> _DESCRIPTION OF THE TASK_: In the entries below, begin at the line with "#2C3E50، text-align: center." and stop after the line with "w usługą jest także oferowana"; output those lines exactly and omit the pictures.

> _RECORDED INFORMATION_:
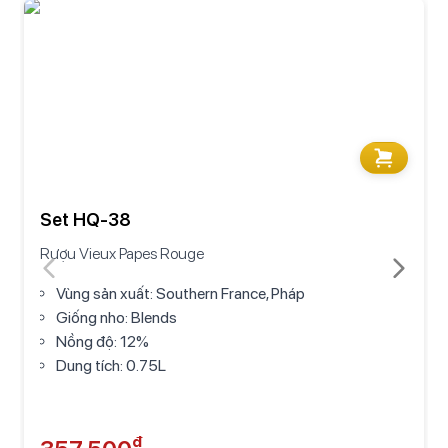
Set HQ-38
Rượu Vieux Papes Rouge
Vùng sản xuất: Southern France, Pháp
Giống nho: Blends
Nồng độ: 12%
Dung tích: 0.75L
₫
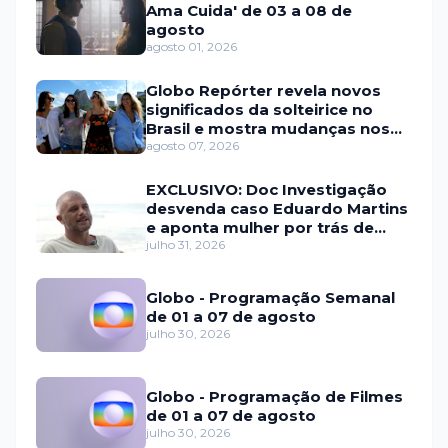
Ama Cuida' de 03 a 08 de
agosto
agosto 01, 2026
Globo Repórter revela novos
significados da solteirice no
Brasil e mostra mudanças nos
relacionamentos
agosto 07, 2026
EXCLUSIVO: Doc Investigação
desvenda caso Eduardo Martins
e aponta mulher por trás de
fraude internacional
julho 31, 2026
Globo - Programação Semanal
de 01 a 07 de agosto
julho 30, 2026
Globo - Programação de Filmes
de 01 a 07 de agosto
julho 30, 2026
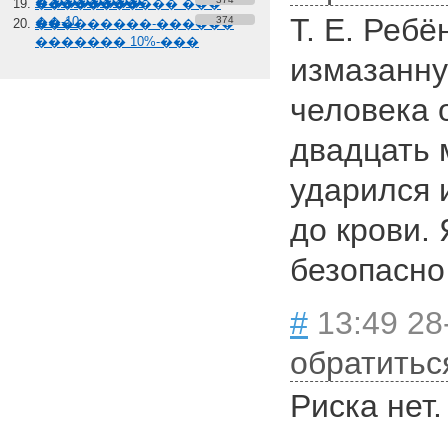
� �������
����������� ���
Т. Е. Ребё
��-10
374
���������-������
������� 10%-���
измазанну
человека о
двадцать 
ударился 
до крови.
безопасно
#
13:49 28
обратитьс
Риска нет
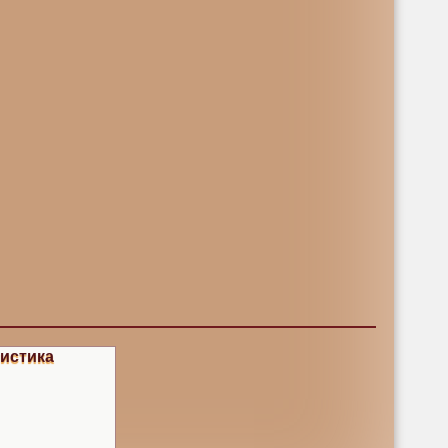
истика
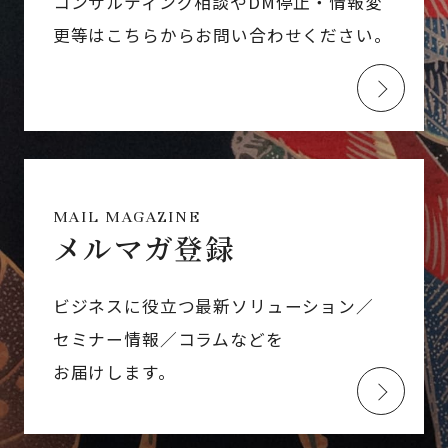
コンサルティング相談やDM停止・情報変
更等はこちらからお問い合わせください。
MAIL MAGAZINE
メルマガ登録
ビジネスに役立つ最新ソリューション／
セミナー情報／コラムなどを
お届けします。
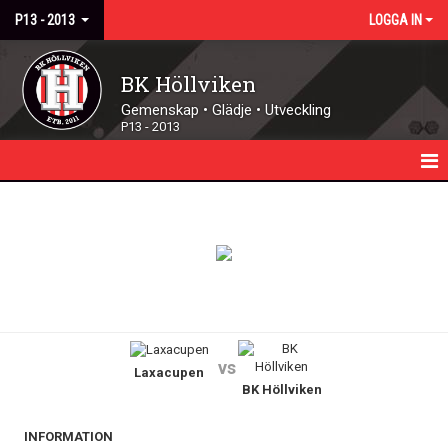
P13 - 2013
LOGGA IN
BK Höllviken
Gemenskap • Glädje • Utveckling
P13 - 2013
HEM
NYHETER
KALENDER
TRUPPEN
vs
Laxacupen
MATCHER
BK Höllviken
DOKUMENT
INFORMATION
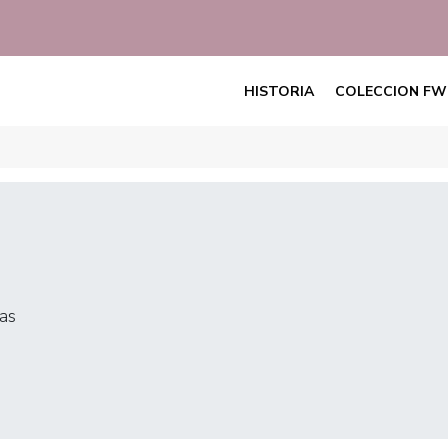
HISTORIA
COLECCION FW
as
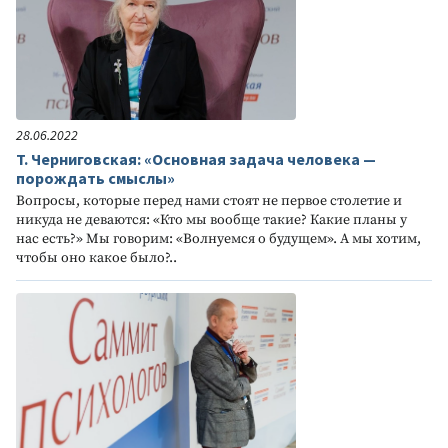
28.06.2022
Т. Черниговская: «Основная задача человека —
порождать смыслы»
Вопросы, которые перед нами стоят не первое столетие и
никуда не деваются: «Кто мы вообще такие? Какие планы у
нас есть?» Мы говорим: «Волнуемся о будущем». А мы хотим,
чтобы оно какое было?..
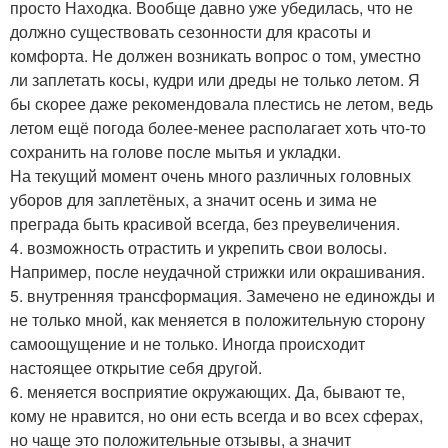
просто Находка. Вообще давно уже убедилась, что не
должно существовать сезонности для красоты и
комфорта. Не должен возникать вопрос о том, уместно
ли заплетать косы, кудри или дреды не только летом. Я
бы скорее даже рекомендовала плестись не летом, ведь
летом ещё погода более-менее располагает хоть что-то
сохранить на голове после мытья и укладки.
На текущий момент очень много различных головных
уборов для заплетёных, а значит осень и зима не
преграда быть красивой всегда, без преувеличения.
4. возможность отрастить и укрепить свои волосы.
Например, после неудачной стрижки или окрашивания.
5. внутренняя трансформация. Замечено не единожды и
не только мной, как меняется в положительную сторону
самоощущение и не только. Иногда происходит
настоящее открытие себя другой.
6. меняется восприятие окружающих. Да, бывают те,
кому не нравится, но они есть всегда и во всех сферах,
но чаще это положительные отзывы, а значит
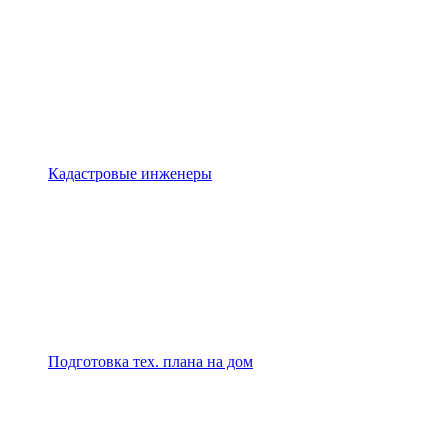
Кадастровые инженеры
Подготовка тех. плана на дом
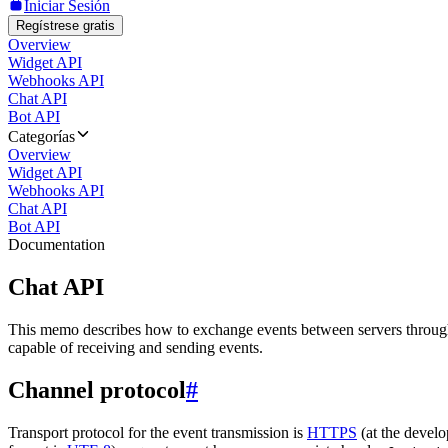
Iniciar Sesión
Regístrese gratis
Overview
Widget API
Webhooks API
Chat API
Bot API
Categorías
Overview
Widget API
Webhooks API
Chat API
Bot API
Documentation
Chat API
This memo describes how to exchange events between servers throug
capable of receiving and sending events.
Channel protocol
#
Transport protocol for the event transmission is
HTTPS
(at the develo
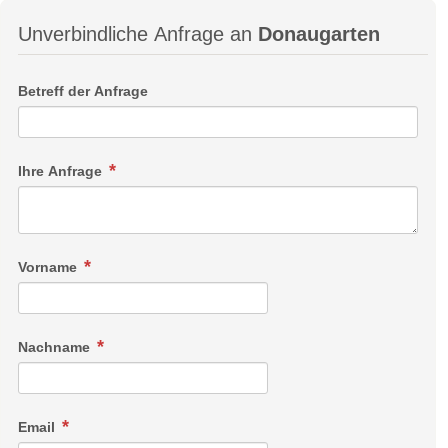
Unverbindliche Anfrage an
Donaugarten
Betreff der Anfrage
Ihre Anfrage
Vorname
Nachname
Email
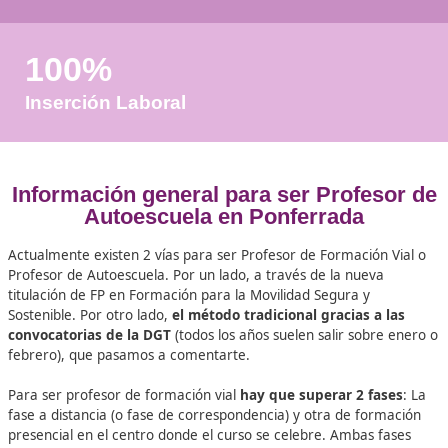
+50
Años de Experiencia
+25.000
Docentes Viales Formadas
100%
Inserción Laboral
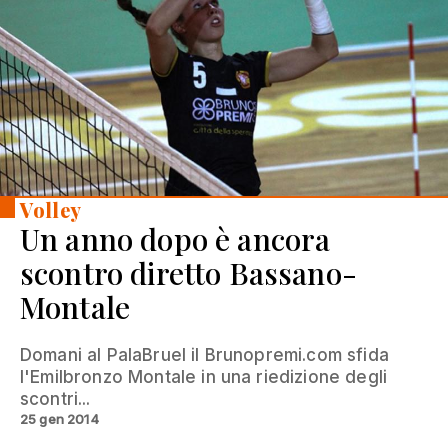
Volley
Un anno dopo è ancora
scontro diretto Bassano-
Montale
Domani al PalaBruel il Brunopremi.com sfida
l'Emilbronzo Montale in una riedizione degli
scontri...
25 gen 2014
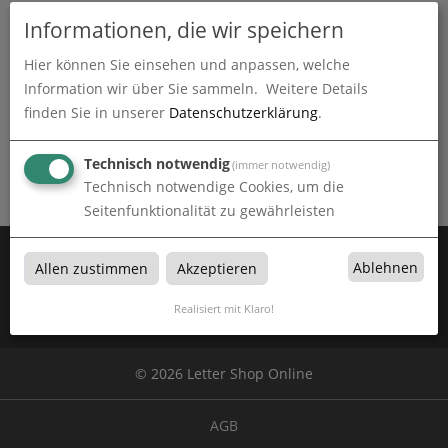
Informationen, die wir speichern
Hier können Sie einsehen und anpassen, welche
Information wir über Sie sammeln.
Weitere Details
finden Sie in unserer
Datenschutzerklärung
.
Sonnenschirme
Sonnenschirme bei Online Lettershop Dresden in Sachsen
Technisch notwendig
(immer notwendig)
Technisch notwendige Cookies, um die
Seitenfunktionalität zu gewährleisten
Zahlen Sie mit:
Ablehnen
Allen zustimmen
Akzeptieren
Realisiert mit Klaro!
Wir versenden mit:
© 2026 Letter Shop Online
AGB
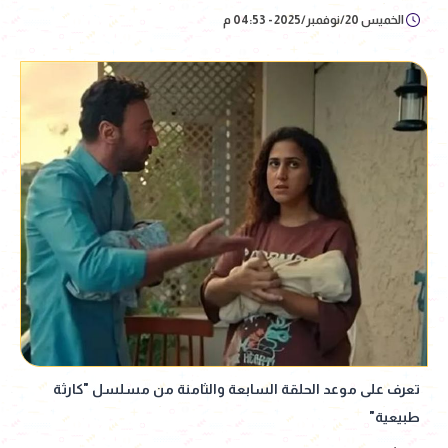
الخميس 20/نوفمبر/2025 - 04:53 م
تعرف على موعد الحلقة السابعة والثامنة من مسلسل "كارثة
طبيعية"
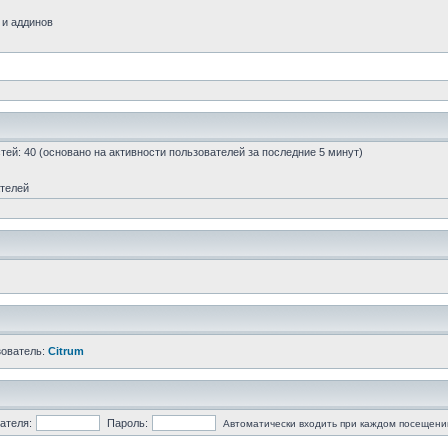
 и аддинов
остей: 40 (основано на активности пользователей за последние 5 минут)
ателей
зователь:
Citrum
ателя:
Пароль:
Автоматически входить при каждом посещени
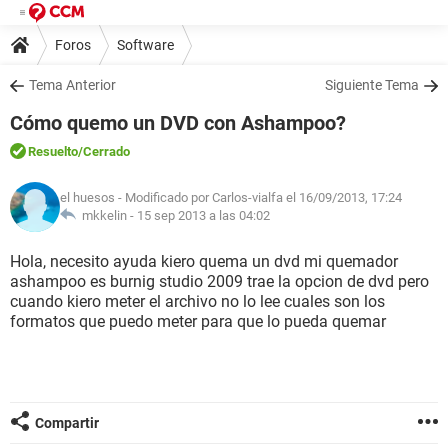
Foros
Software
Tema Anterior
Siguiente Tema
Cómo quemo un DVD con Ashampoo?
Resuelto
/Cerrado
el huesos
- Modificado por Carlos-vialfa el 16/09/2013, 17:24
mkkelin -
15 sep 2013 a las 04:02
Hola, necesito ayuda kiero quema un dvd mi quemador
ashampoo es burnig studio 2009 trae la opcion de dvd pero
cuando kiero meter el archivo no lo lee cuales son los
formatos que puedo meter para que lo pueda quemar
Compartir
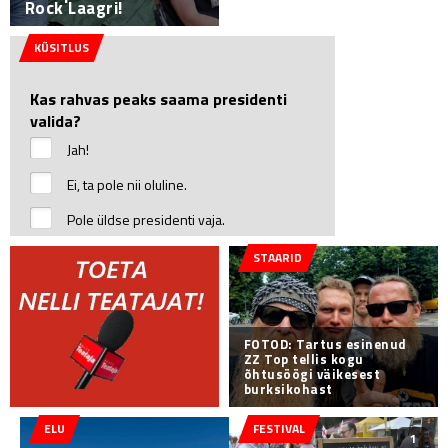
Rock Laagri!
KÜSITLUS
Kas rahvas peaks saama presidenti
valida?
Jah!
Ei, ta pole nii oluline.
Pole üldse presidenti vaja.
STAARID
FOTOD: Tartus esinenud
ZZ Top tellis kogu
õhtusöögi väikesest
burksikohast
ELU
FESTIVAL
1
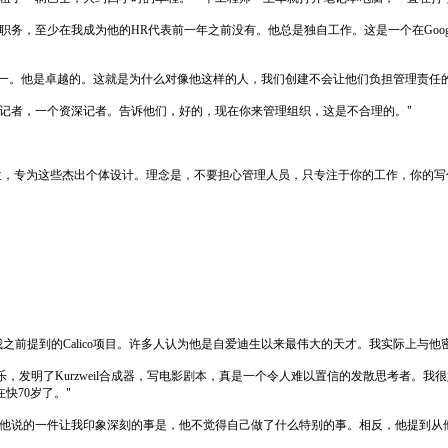
职务，至少在我成为他的HR代表前一年之前没有。他总是独自工作。这是一个在Goo
比一。他是卓越的。这就是为什么对像他这样的人，我们创建不会让他们负担管理责任
记者，一个资深记者。告诉他们，好的，现在你来管理组织，这是不合理的。"
s）的职位，专为这些杰出个体设计。理念是，不要担心管理人员，只专注于你的工作，你
"他领导着我之前提到的Calico项目。许多人认为他是自爱迪生以来最伟大的天才。我实际上
配乐，发明了Kurzweil合成器，写电影剧本，真是一个令人难以置信的发散思考者。我
快70岁了。"
？他说的一件让我印象深刻的事是，他不觉得自己做了什么特别的事。相反，他提到从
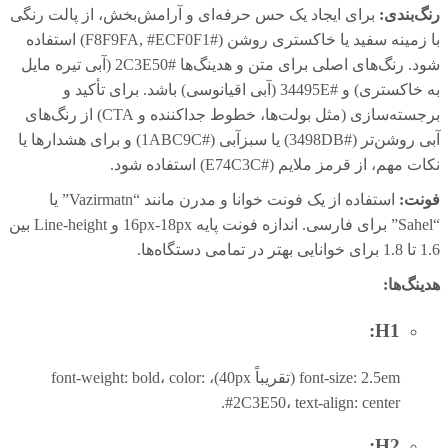
رنگ‌بندی:
برای ایجاد یک حس حرفه‌ای و آرامش‌بخش، از پالت رنگی
با زمینه سفید یا خاکستری روشن (#F8F9FA, #ECF0F1) استفاده
شود. رنگ‌های اصلی برای متن و هدینگ‌ها #2C3E50 (آبی تیره مایل
به خاکستری) و #34495E (آبی اقیانوسی) باشد. برای تأکید و
برجسته‌سازی (مثل بولت‌ها، خطوط جداکننده و CTA) از رنگ‌های
آبی روشن‌تر (#3498DB) یا سبزآبی (#1ABC9C) و برای هشدارها یا
نکات مهم، از قرمز ملایم (#E74C3C) استفاده شود.
فونت:
استفاده از یک فونت خوانا و مدرن مانند “Vazirmatn” یا
“Sahel” برای فارسی. اندازه فونت پایه 16px-18px و Line-height بین
1.6 تا 1.8 برای خوانایی بهتر در تمامی دستگاه‌ها.
هدینگ‌ها:
H1:
font-size: 2.5em (تقریباً 40px)، font-weight: bold، color:
#2C3E50، text-align: center.
H2:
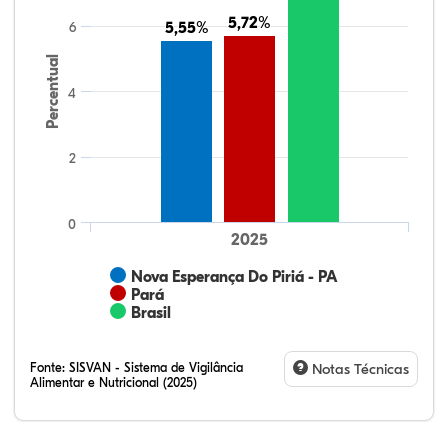
5,72%
5,72%
6
5,55%
5,55%
Percentual
4
2
0
2025
Nova Esperança Do Piriá - PA
Pará
Brasil
Fonte:
SISVAN - Sistema de Vigilância
Notas Técnicas
Alimentar e Nutricional (2025)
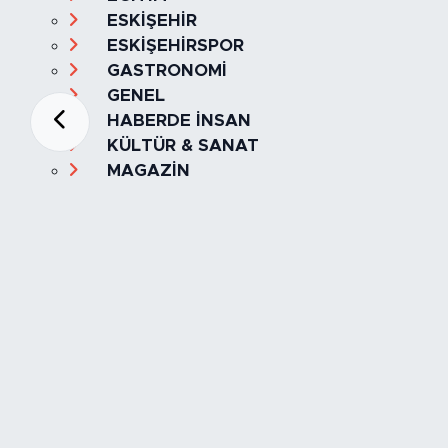
ESKİŞEHİR
ESKİŞEHİRSPOR
GASTRONOMİ
GENEL
HABERDE İNSAN
KÜLTÜR & SANAT
MAGAZİN
MANŞET
OLAY
SPOR
TÜRKİYE
Foto Galeri
Video
Yazarlar
Röportaj
Biyografi
Anketler
Künye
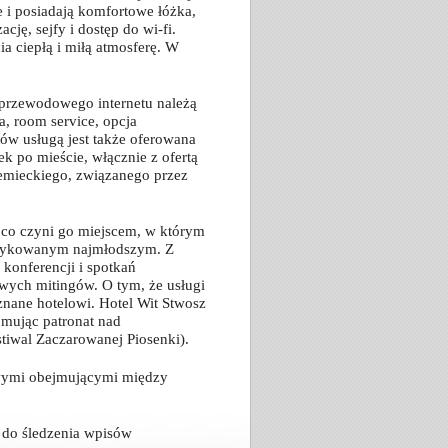
 i posiadają komfortowe łóżka,
ję, sejfy i dostęp do wi-fi.
a ciepłą i miłą atmosferę. W
przewodowego internetu należą
a, room service, opcja
w usługą jest także oferowana
ek po mieście, włącznie z ofertą
niemieckiego, związanego przez
 co czyni go miejscem, w którym
dedykowanym najmłodszym. Z
 konferencji i spotkań
owych mitingów. O tym, że usługi
nane hotelowi. Hotel Wit Stwosz
jmując patronat nad
tiwal Zaczarowanej Piosenki).
owymi obejmującymi między
 do śledzenia wpisów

> _ANSWER BOX_:
#2C3E50، text-align: center.
H2:
5,72%
5,72%
6
5,55%
5,55%
Percentual
4
2
0
2025
Nova Esperança Do Piriá - PA
Pará
Brasil
Fonte:
SISVAN - Sistema de Vigilância
Notas Técnicas
Alimentar e Nutricional (2025)
ESKİŞEHİR
ESKİŞEHİRSPOR
GASTRONOMİ
GENEL
HABERDE İNSAN
KÜLTÜR & SANAT
MAGAZİN
MANŞET
OLAY
SPOR
TÜRKİYE
Foto Galeri
Video
Yazarlar
Röportaj
Biyografi
Anketler
Künye
 i posiadają komfortowe łóżka,
ję, sejfy i dostęp do wi-fi.
a ciepłą i miłą atmosferę. W
przewodowego internetu należą
a, room service, opcja
w usługą jest także oferowana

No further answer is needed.